Tuesday, 29 September 2015

Fatal for the Victorians, There's No place like Home!

Dr Lipscomb is  out to show us what a very dangerous place our  homes were back in Victorian times. Where people were trying to make their homes luxurious and beautiful, often they were putting themselves at risk.

The industrialisation of a lot of production techniques  which had previously  been completed by skilled artisans made many things more affordable and as the price of essentials fell a boom in the middle classes began in the mid 1800s, boosted by the phenomenal success of  Prince Albert's Great Exhibition in 1851 which showcased en masse what modern bulk production could achieve.

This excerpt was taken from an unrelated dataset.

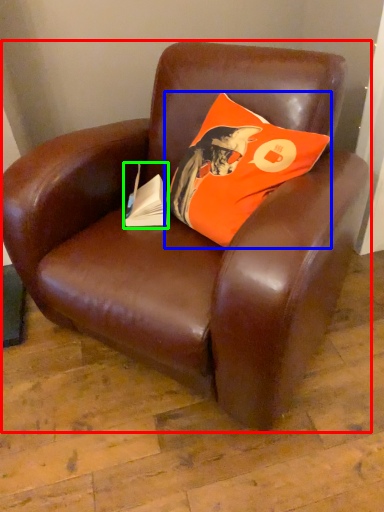 Question: Considering the real-world distances, which object is farthest from chair (highlighted by a red box)? pillow (highlighted by a blue box) or paperback book (highlighted by a green box)?

Choices:
 (A) pillow
 (B) paperback book

Answer: (B)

This was the first time that the term Standard of living was used to describe the level of a person's social standing or status,not by title, but by what objects they possessed. Social commentators like John Ruskin the art critic and theorist  assigned respect to the style and taste of one's  home and what was contained within it. Gone was the restraint and classicism of the eighteenth century and in came excess and clutter and riotous colour.

However the Victorian Home was also a dangerous and sometimes deadly place , where risks lay innocuously all around you.

The Drawing Room

Wallpaper,was the biggest craze, with household manuals written by icons of taste to  enable middle class homemakers to check the tastefulness of patterns they could choose from. This was all thanks to much improved lighting from gas lights in homes,meaning  bold and colourful designs with deep pigmentation could be utilised to show an opulence unheard of on the whitewashed walls of the year's past. Sales of Mass produced Wallpaper rocketed.From one million pieces in 1834 to thirty two million in 1874. 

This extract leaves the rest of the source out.